** TASK INPUT follows **
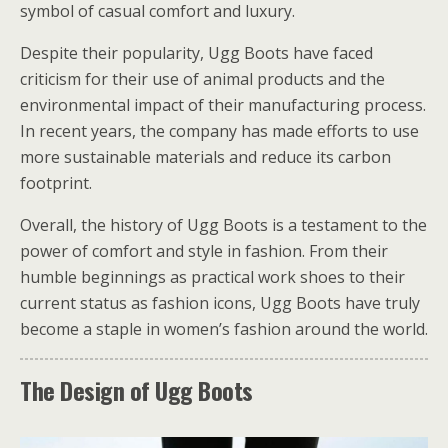
symbol of casual comfort and luxury.
Despite their popularity, Ugg Boots have faced
criticism for their use of animal products and the
environmental impact of their manufacturing process.
In recent years, the company has made efforts to use
more sustainable materials and reduce its carbon
footprint.
Overall, the history of Ugg Boots is a testament to the
power of comfort and style in fashion. From their
humble beginnings as practical work shoes to their
current status as fashion icons, Ugg Boots have truly
become a staple in women’s fashion around the world.
The Design of Ugg Boots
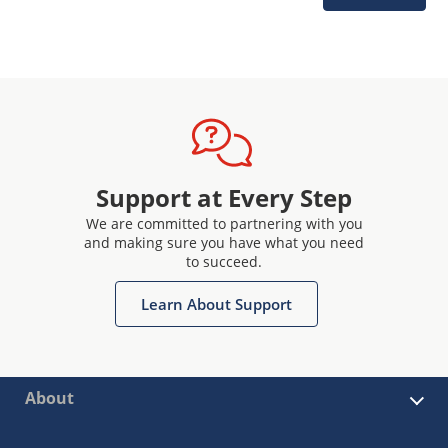
Support at Every Step
We are committed to partnering with you
and making sure you have what you need
to succeed.
Learn About Support
About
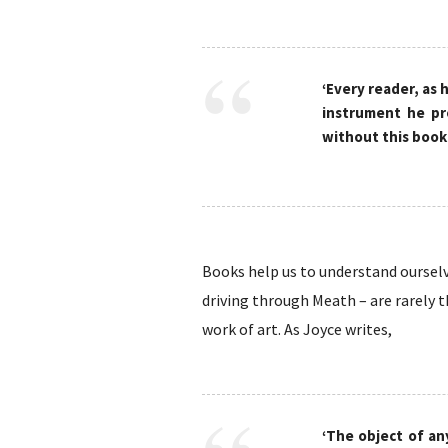
‘Every reader, as h
instrument he pr
without this book.
Books help us to understand ourselve
driving through Meath – are rarely t
work of art. As Joyce writes,
‘The object of an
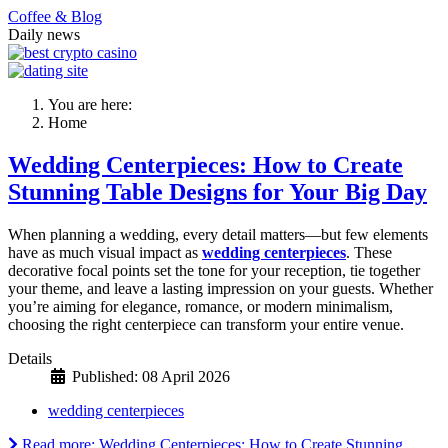
Coffee & Blog
Daily news
You are here:
Home
Wedding Centerpieces: How to Create
Stunning Table Designs for Your Big Day
When planning a wedding, every detail matters—but few elements
have as much visual impact as
wedding centerpieces
. These
decorative focal points set the tone for your reception, tie together
your theme, and leave a lasting impression on your guests. Whether
you’re aiming for elegance, romance, or modern minimalism,
choosing the right centerpiece can transform your entire venue.
Details
Published: 08 April 2026
wedding centerpieces
Read more: Wedding Centerpieces: How to Create Stunning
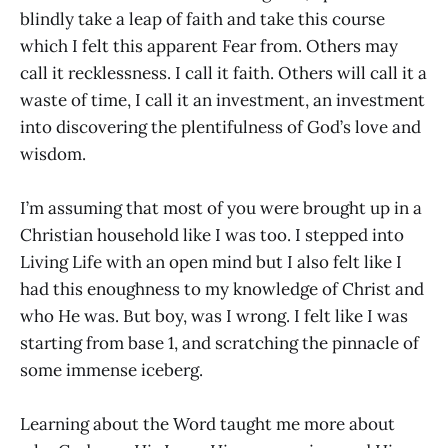
blindly take a leap of faith and take this course
which I felt this apparent Fear from. Others may
call it recklessness. I call it faith. Others will call it a
waste of time, I call it an investment, an investment
into discovering the plentifulness of God’s love and
wisdom.
I’m assuming that most of you were brought up in a
Christian household like I was too. I stepped into
Living Life with an open mind but I also felt like I
had this enoughness to my knowledge of Christ and
who He was. But boy, was I wrong. I felt like I was
starting from base 1, and scratching the pinnacle of
some immense iceberg.
Learning about the Word taught me more about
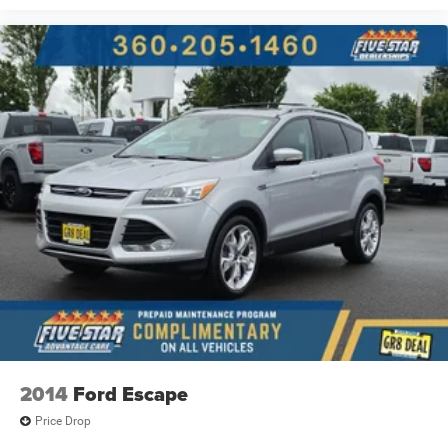
Automatic brake hold
Bluetooth® wireless audio streaming
Proximity cargo area access release
Front mounted camera with washer
Right side camera
Left side camera
Ford Co-Pilot360 - BLIS (Blind Spot Information
System)
Following distance alert
Trailer light malfunction warning
Dual-zone front climate control
Voice-activated climate control
Ford Co-Pilot360 - Auto High Beam auto high-beam
headlights
PowerFold power fold into floor third-row seat
2014
Ford Escape
SecuriLock immobilizer
Price Drop
Selectable Terrain Modes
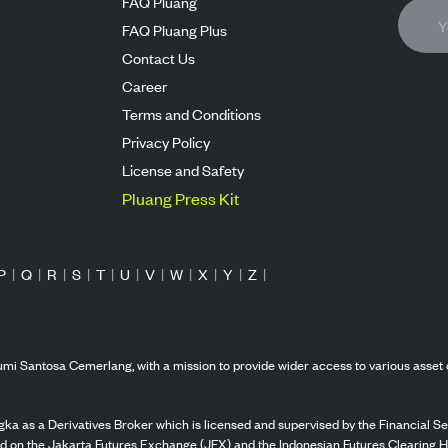
FAQ Pluang
FAQ Pluang Plus
Contact Us
Career
Terms and Conditions
Privacy Policy
License and Safety
Pluang Press Kit
P
|
Q
|
R
|
S
|
T
|
U
|
V
|
W
|
X
|
Y
|
Z
|
mi Santosa Cemerlang, with a mission to provide wider access to various asset 
ka as a Derivatives Broker which is licensed and supervised by the Financial Ser
ed on the Jakarta Futures Exchange (JFX) and the Indonesian Futures Clearing H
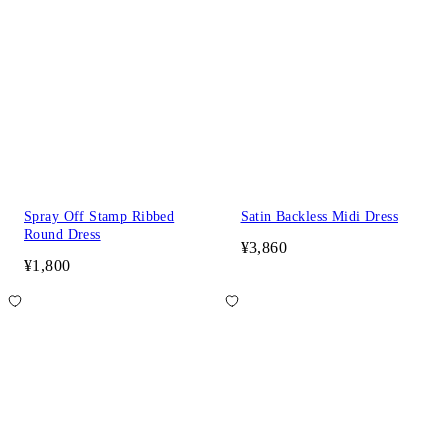
Spray Off Stamp Ribbed
Satin Backless Midi Dress
Round Dress
¥3,860
¥1,800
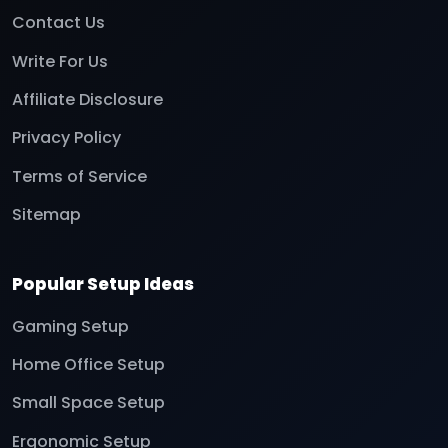
Contact Us
Write For Us
Affiliate Disclosure
Privacy Policy
Terms of Service
Sitemap
Popular Setup Ideas
Gaming Setup
Home Office Setup
Small Space Setup
Ergonomic Setup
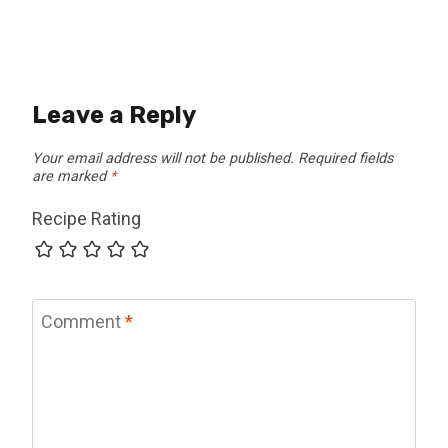
Leave a Reply
Your email address will not be published.
Required fields
are marked
*
Recipe Rating
Comment
*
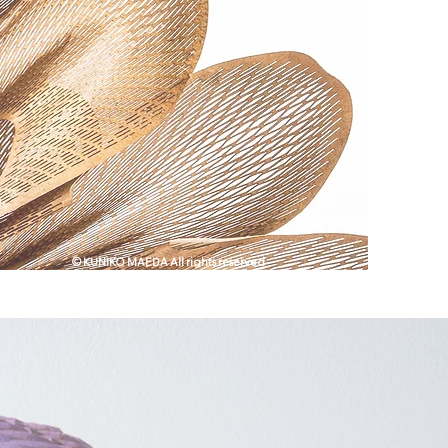
© KUNIKO MAEDA All rights reserved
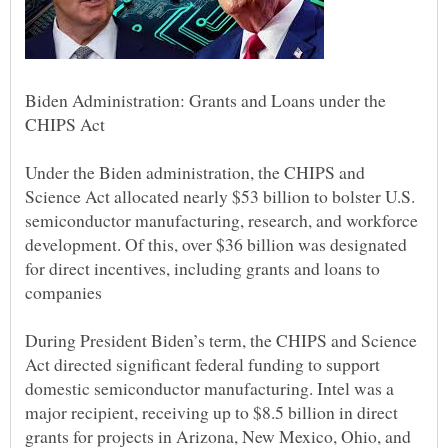
Biden Administration: Grants and Loans under the
Under the Biden administration, the CHIPS and
Science Act allocated nearly $53 billion to bolster U.S.
semiconductor manufacturing, research, and workforce
development. Of this, over $36 billion was designated
for direct incentives, including grants and loans to
During President Biden’s term, the CHIPS and Science
Act directed significant federal funding to support
domestic semiconductor manufacturing. Intel was a
major recipient, receiving up to $8.5 billion in direct
grants for projects in Arizona, New Mexico, Ohio, and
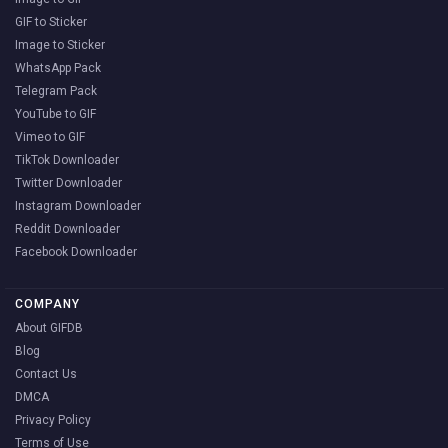
GIF to Sticker
Image to Sticker
WhatsApp Pack
Telegram Pack
YouTube to GIF
Vimeo to GIF
TikTok Downloader
Twitter Downloader
Instagram Downloader
Reddit Downloader
Facebook Downloader
COMPANY
About GIFDB
Blog
Contact Us
DMCA
Privacy Policy
Terms of Use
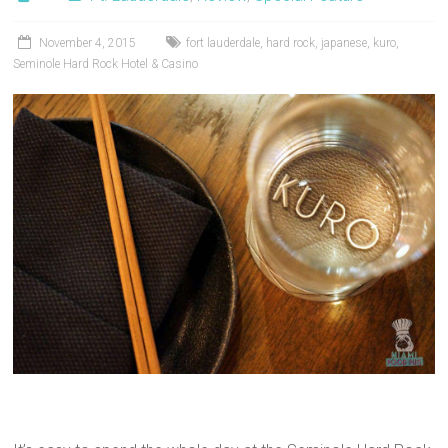
November 4, 2015
fort lauderdale
,
hard rock
,
japanese
,
kuro
,
Seminole Hard Rock Hotel & Casino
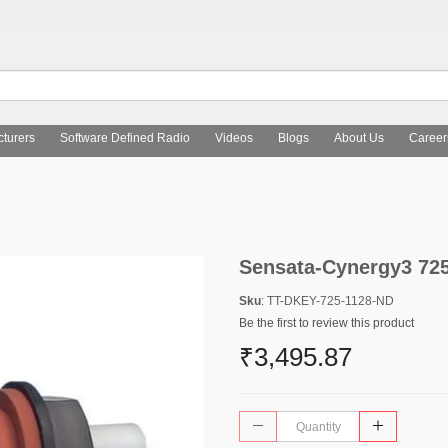
turers
Software Defined Radio
Videos
Blogs
About Us
Career
Sensata-Cynergy3 72
Sku
: TT-DKEY-725-1128-ND
Be the first to review this product
₹3,495.87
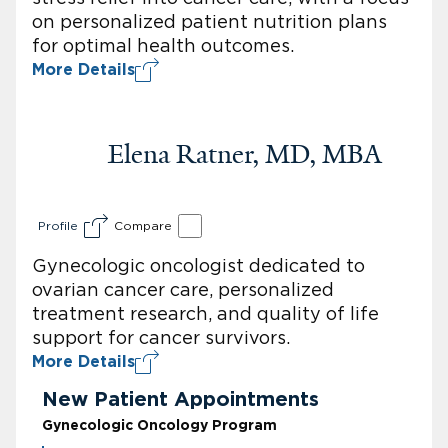
on personalized patient nutrition plans
for optimal health outcomes.
More Details
Elena Ratner, MD, MBA
Profile
Compare
Gynecologic oncologist dedicated to
ovarian cancer care, personalized
treatment research, and quality of life
support for cancer survivors.
More Details
New Patient Appointments
Gynecologic Oncology Program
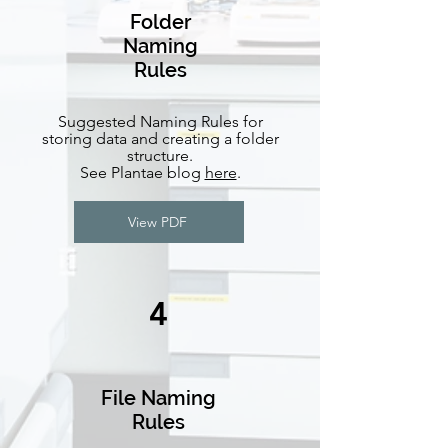
Folder
Naming
Rules
Suggested Naming Rules for
storing data and creating a folder
structure.
See Plantae blog
here
.
View PDF
4
File Naming
Rules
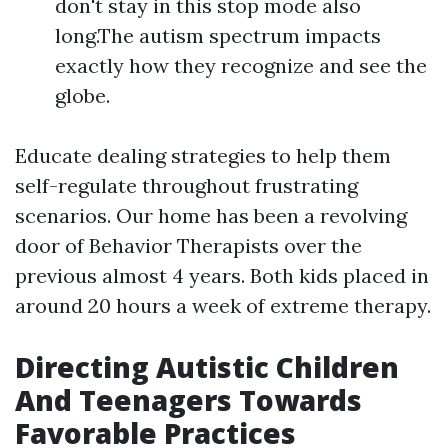
don't stay in this stop mode also
long.The autism spectrum impacts
exactly how they recognize and see the
globe.
Educate dealing strategies to help them
self-regulate throughout frustrating
scenarios. Our home has been a revolving
door of Behavior Therapists over the
previous almost 4 years. Both kids placed in
around 20 hours a week of extreme therapy.
Directing Autistic Children
And Teenagers Towards
Favorable Practices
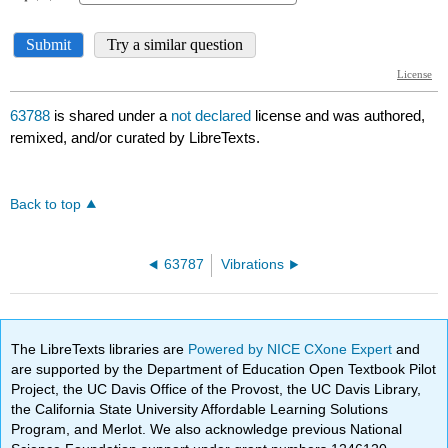
63788
is shared under a
not declared
license and was authored,
remixed, and/or curated by LibreTexts.
Back to top
63787
Vibrations
The LibreTexts libraries are
Powered by NICE CXone Expert
and
are supported by the Department of Education Open Textbook Pilot
Project, the UC Davis Office of the Provost, the UC Davis Library,
the California State University Affordable Learning Solutions
Program, and Merlot. We also acknowledge previous National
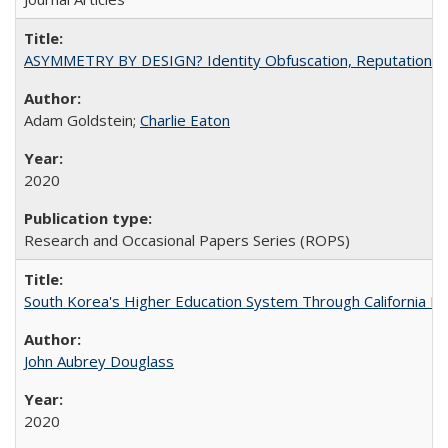
ASYMMETRY BY DESIGN? Identity Obfuscation, Reputational Pr
Adam Goldstein;
Charlie Eaton
2020
Research and Occasional Papers Series (ROPS)
South Korea's Higher Education System Through California E
John Aubrey Douglass
2020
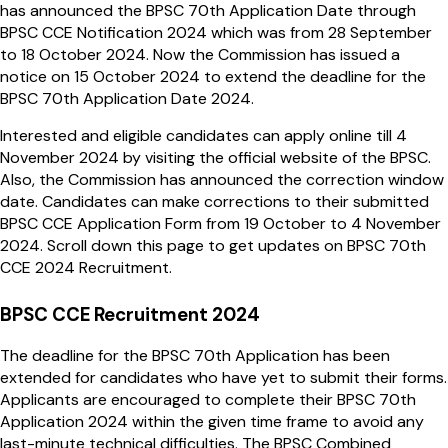
has announced the BPSC 70th Application Date through
BPSC CCE Notification 2024 which was from 28 September
to 18 October 2024. Now the Commission has issued a
notice on 15 October 2024 to extend the deadline for the
BPSC 70th Application Date 2024.
Interested and eligible candidates can apply online till 4
November 2024 by visiting the official website of the BPSC.
Also, the Commission has announced the correction window
date. Candidates can make corrections to their submitted
BPSC CCE Application Form from 19 October to 4 November
2024. Scroll down this page to get updates on BPSC 70th
CCE 2024 Recruitment.
BPSC CCE Recruitment 2024
The deadline for the BPSC 70th Application has been
extended for candidates who have yet to submit their forms.
Applicants are encouraged to complete their BPSC 70th
Application 2024 within the given time frame to avoid any
last-minute technical difficulties. The BPSC Combined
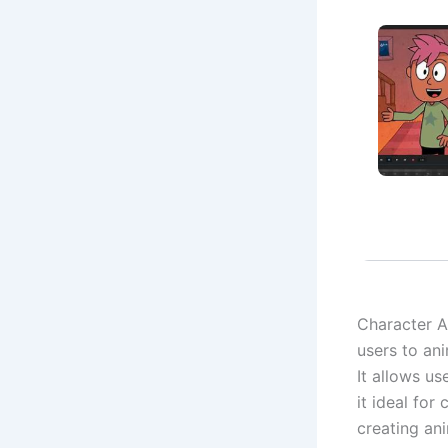
Character A
users to an
It allows u
it ideal for
creating ani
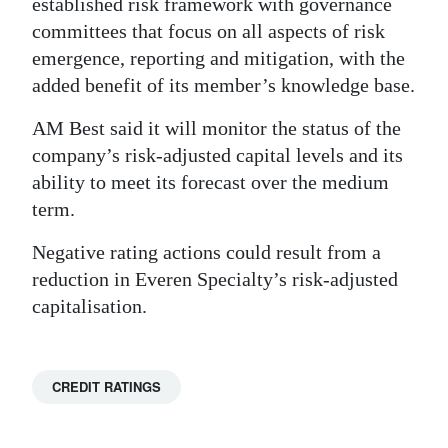
established risk framework with governance
committees that focus on all aspects of risk
emergence, reporting and mitigation, with the
added benefit of its member’s knowledge base.
AM Best said it will monitor the status of the
company’s risk-adjusted capital levels and its
ability to meet its forecast over the medium
term.
Negative rating actions could result from a
reduction in Everen Specialty’s risk-adjusted
capitalisation.
CREDIT RATINGS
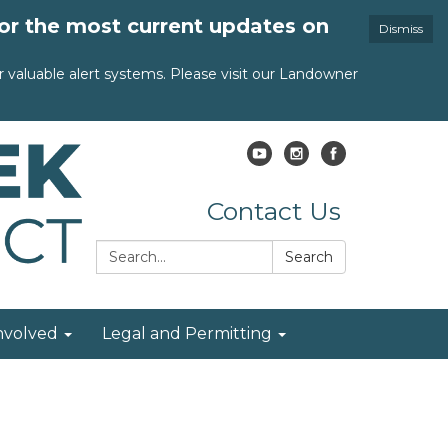
for the most current updates on
Dismiss
valuable alert systems. Please visit our Landowner
Contact Us
Search:
Search
nvolved
Legal and Permitting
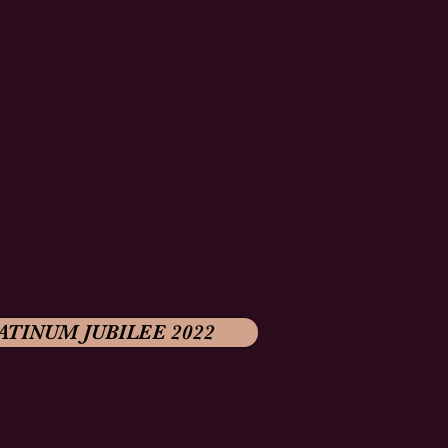
ATINUM JUBILEE 2022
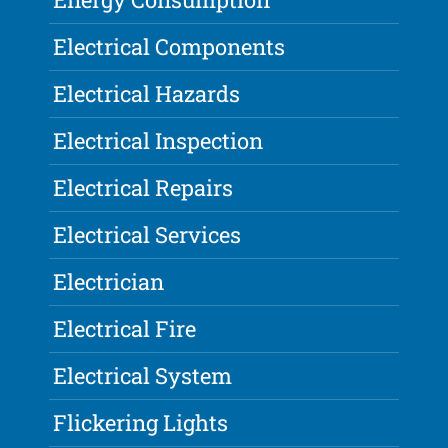
Electrical Components
Electrical Hazards
Electrical Inspection
Electrical Repairs
Electrical Services
Electrician
Electrical Fire
Electrical System
Flickering Lights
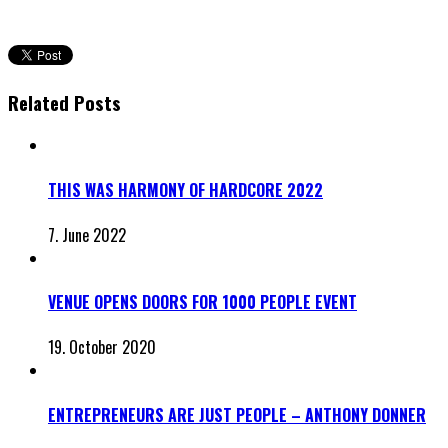
Related Posts
THIS WAS HARMONY OF HARDCORE 2022
7. June 2022
VENUE OPENS DOORS FOR 1000 PEOPLE EVENT
19. October 2020
ENTREPRENEURS ARE JUST PEOPLE – ANTHONY DONNER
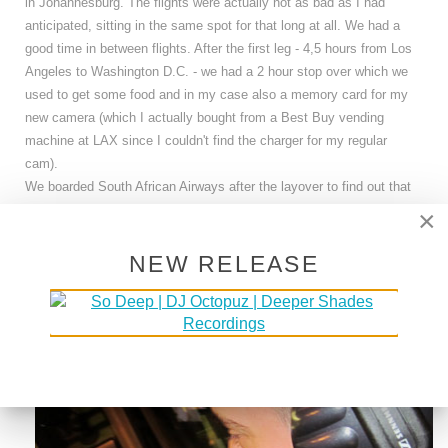
in Johannesburg. The flights were actually not as bad as I had
anticipated, sitting in the same spot for that long at all. We had a
good time in between flights. After the first leg - 4,5 hours from Los
Angeles to Washington D.C. - we had a 2 hour stop over which we
used to get some food and in my case also a memory card for my
new camera (which I actually bought from a Best Buy vending
machine at LAX since I couldn't find the charger for my regular
cam).
We boarded South African Airways after the layover to find out that
the flight would actually stop in Dakar, Senegal instead of going
×
straight to Johannesburg. So, 7 hours later we arrived in Dakar but
could stay on the plane before it took off to Johannesburg again ..
NEW RELEASE
FOR ANOTHER 8 HOURS .. aarrrgggg... However, we used the
time wisely and slept most of the time.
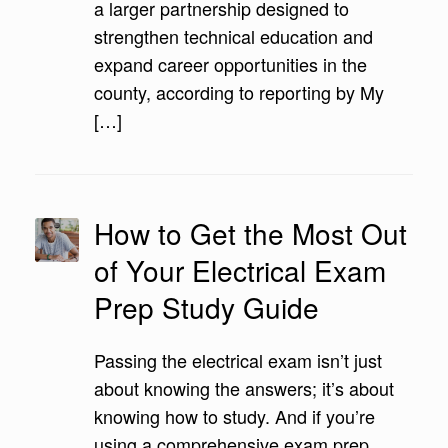
a larger partnership designed to
strengthen technical education and
expand career opportunities in the
county, according to reporting by My
[…]
How to Get the Most Out
of Your Electrical Exam
Prep Study Guide
Passing the electrical exam isn’t just
about knowing the answers; it’s about
knowing how to study. And if you’re
using a comprehensive exam prep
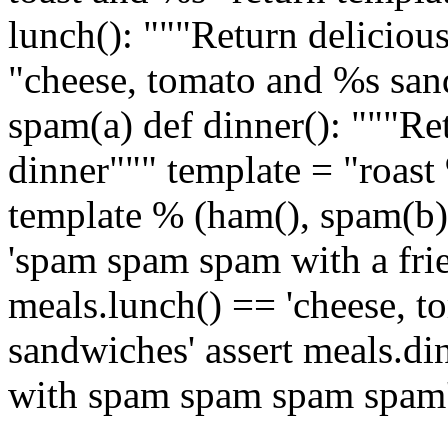
lunch(): """Return deliciou
"cheese, tomato and %s san
spam(a) def dinner(): """R
dinner""" template = "roast
template % (ham(), spam(b))
'spam spam spam with a frie
meals.lunch() == 'cheese, 
sandwiches' assert meals.di
with spam spam spam spam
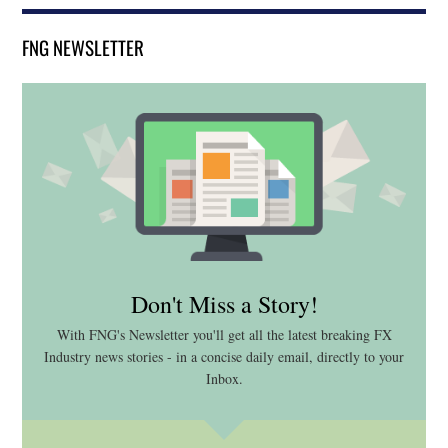
FNG NEWSLETTER
Don't Miss a Story!
With FNG's Newsletter you'll get all the latest breaking FX
Industry news stories - in a concise daily email, directly to your
Inbox.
** End of TASK INPUT **
**EXERCISE DESCRIPTION**. Scan the entries for the word "November". Report each line that has it.

**ANSWER SECTION**.
November 4, 2015
November 2024 by visiting the official website of the BPSC.
BPSC CCE Application Form from 19 October to 4 November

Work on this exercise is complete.